Exercise objective -> Copy nothing but the lines below running from the line containing "Ako to vyzeralo zo zahraničia?" through the line containing "Rakúšania si zrejme", both end lines included.

Source data ->
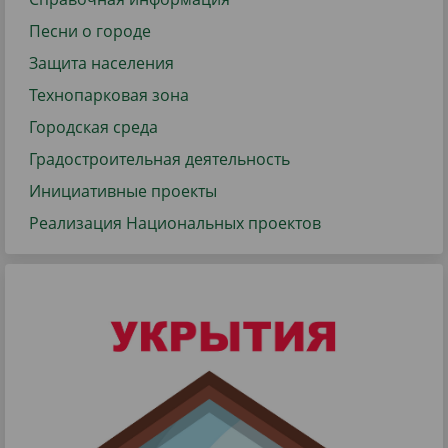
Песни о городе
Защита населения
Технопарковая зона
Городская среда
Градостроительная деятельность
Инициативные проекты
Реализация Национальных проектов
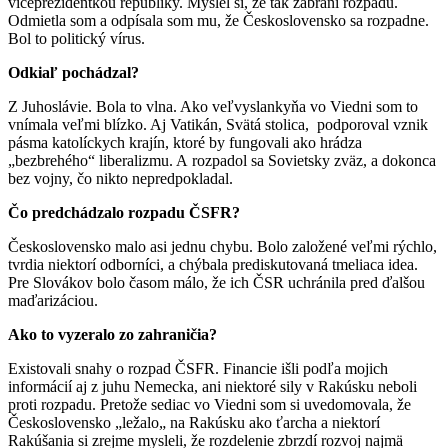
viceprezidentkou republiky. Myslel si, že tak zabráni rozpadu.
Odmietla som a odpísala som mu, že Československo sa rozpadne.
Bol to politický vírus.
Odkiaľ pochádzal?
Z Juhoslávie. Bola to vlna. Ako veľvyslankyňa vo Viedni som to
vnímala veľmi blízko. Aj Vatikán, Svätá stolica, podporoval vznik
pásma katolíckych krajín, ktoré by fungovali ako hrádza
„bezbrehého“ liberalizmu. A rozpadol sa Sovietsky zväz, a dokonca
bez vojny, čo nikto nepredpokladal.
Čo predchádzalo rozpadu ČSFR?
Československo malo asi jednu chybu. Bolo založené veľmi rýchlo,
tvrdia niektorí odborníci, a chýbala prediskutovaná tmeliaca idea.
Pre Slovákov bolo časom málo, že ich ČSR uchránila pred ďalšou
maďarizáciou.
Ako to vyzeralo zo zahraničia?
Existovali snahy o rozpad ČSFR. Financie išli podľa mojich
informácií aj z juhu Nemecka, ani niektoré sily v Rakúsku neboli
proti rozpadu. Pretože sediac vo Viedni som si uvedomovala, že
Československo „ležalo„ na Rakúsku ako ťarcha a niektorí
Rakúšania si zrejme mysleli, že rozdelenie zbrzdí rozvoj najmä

==

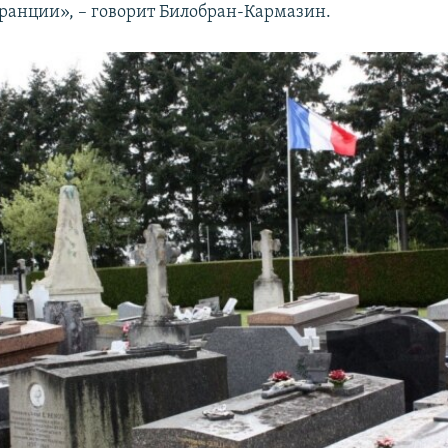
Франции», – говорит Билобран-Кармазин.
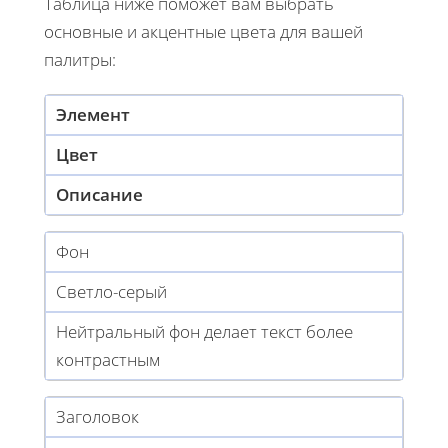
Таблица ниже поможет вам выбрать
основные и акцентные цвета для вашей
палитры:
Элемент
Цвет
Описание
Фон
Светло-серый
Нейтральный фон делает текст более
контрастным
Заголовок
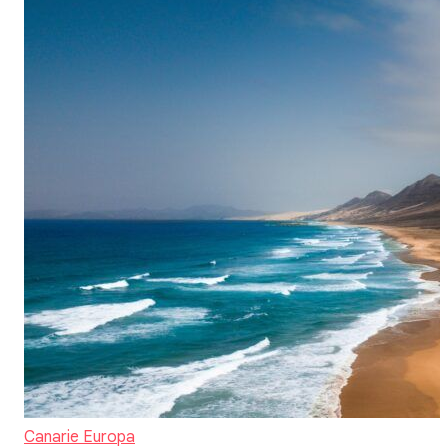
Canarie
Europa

...

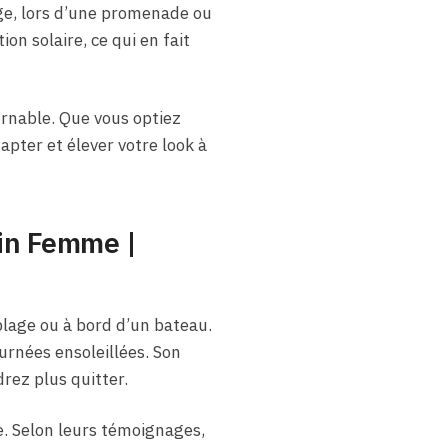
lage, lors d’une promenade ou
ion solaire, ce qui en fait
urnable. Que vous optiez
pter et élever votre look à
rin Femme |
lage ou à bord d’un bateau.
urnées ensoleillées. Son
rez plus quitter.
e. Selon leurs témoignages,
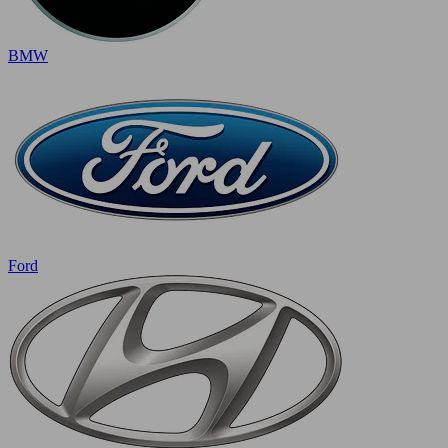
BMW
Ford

Answer to the exercise ->
Ako to vyzeralo zo zahraničia?
Existovali snahy o rozpad ČSFR. Financie išli podľa mojich
informácií aj z juhu Nemecka, ani niektoré sily v Rakúsku neboli
proti rozpadu. Pretože sediac vo Viedni som si uvedomovala, že
Československo „ležalo„ na Rakúsku ako ťarcha a niektorí
Rakúšania si zrejme mysleli, že rozdelenie zbrzdí rozvoj najmä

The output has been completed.